Reporting by PMOI/MEK
Iran, August 31, 2021—Iranian regime president Ebrahim Raisi has replaced the long-time chief of the Atomic Energy Organization of Iran (AEOI) with Mohammad Eslami, a UN-blacklisted official who previously served as Minister of Road and Urbanization.
Salehi, who had been the face of the regime’s nuclear project since 2013, played a pivotal role in the nuclear negotiations that led to the 2015 Joint Comprehensive Plan of Action (JCPOA), the deal that allowed the regime to keep key parts of its nuclear program and preserve secret pathways to atomic bombs.
Although Eslami doesn’t have the academic credentials of his predecessor, he has played a pivotal role in shaping the regime’s nuclear weapons program. Eslami has ties to Iran’s military industry, having served as a deputy minister in the Defense Ministry’s research department from 2007 to 2017. He also served as the head of Educational and Research Institute at the Defense Industries from 2004 to 2007, and as deputy chief of the Aerospace Industries Organization from 2004 to 2005.
Eslami’s also has deep ties with the Revolutionary Guards (IRGC), the military body that oversees the regime’s nuclear program. According to revelations made by the National Council of Resistance of Iran (NCRI), Eslami was a veteran member of the IRGC’s research directorate, and he was one of three regime officials who, in 1987, met with A. Q. Khan, the “father of Pakistan’s nuclear program.”
According to a 2005 report by the Los Angeles Times, “In 1987, Khan and two middlemen who had helped Pakistan build its bomb had sold centrifuge components and designs to Iran, which was embarking on its own secret nuclear program. The deal was finalized at a meeting in Dubai by two of Khan’s associates and three Iranians, one of whom was identified this week by an exile group as Mohammad Eslami, at the time a top official of the elite Revolutionary Guards. It is the first known transaction in what would mushroom into the world’s largest private proliferation network.”

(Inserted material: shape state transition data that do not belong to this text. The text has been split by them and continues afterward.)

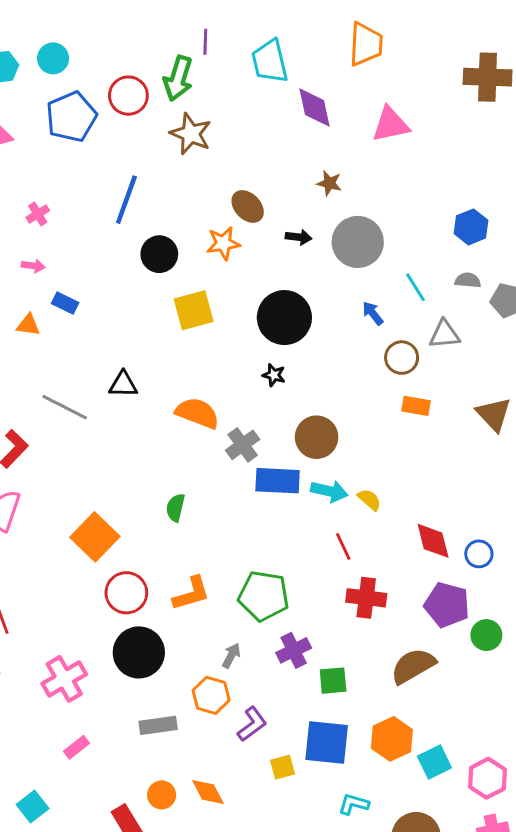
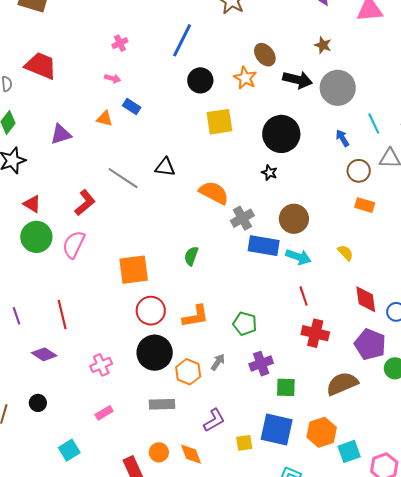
black arrow: (299, 237) -> (297, 80), size x1.6
orange star: (223, 243) -> (245, 78), turned 30
yellow semicircle: (369, 500) -> (345, 253), moved
orange square: (95, 537) -> (134, 270), turned 32
green pentagon: (264, 596) -> (245, 324), size x0.7
pink cross: (64, 679) -> (101, 365), size x0.7
orange hexagon: (211, 695) -> (188, 372), moved
purple L-shape: (252, 724) -> (214, 420), moved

In 2008, the United Nations slapped sanctions against Eslami for “being engaged in, directly associated with or providing support for Iran’s proliferation of sensitive nuclear activities or for the development of nuclear weapon delivery systems.”
The UN designation of Eslami was linked to his “involvement in procurement of prohibited items, goods, equipment, materials and technology.”
Fereydoon Abbasi, another blacklisted regime official who served as the head of AEOI from 2011 to 2013, praised Eslami for having “a very positive record in the fields of education, executive management at the national level and product research that led to materializing a product” and described his appointment as promising “the correct implementation of the nuclear strategies” of the regime.
Tweet by former AEOI chief Fereydoon Abbasi
The appointment of Eslami as the head of AEOI is significant for several reasons. First, he is now one of several officials who have been sanctioned for their role in the regime’s illicit activities. Second, with the departure of Salehi, the AEOI’s new head no longer has a legacy to preserve in the years of negotiation that led to the 2015 nuclear deal. This makes it easier for the regime to disown the previous rounds of negotiation and continue its breach of its commitments to the international community.
Eslami’s appointment comes at the heels of a series of moves by the regime to ramp up its uranium enrichment activities and avoiding to come clean on questions regarding the military dimensions of its nuclear program. So far, multiple rounds of negotiations in Vienna have failed to resolve the regime’s nuclear standoff and curb its nuclear ambitions.
With a government that is led by a human rights violator and a nuclear chief that has played a key role in kickstarting the regime’s nuclear weapons program, the West ought to heed warnings by politicians and experts that have underlined the dangers of showering the regime with concessions in hopes of having it respect its obligations to preserve world peace and security.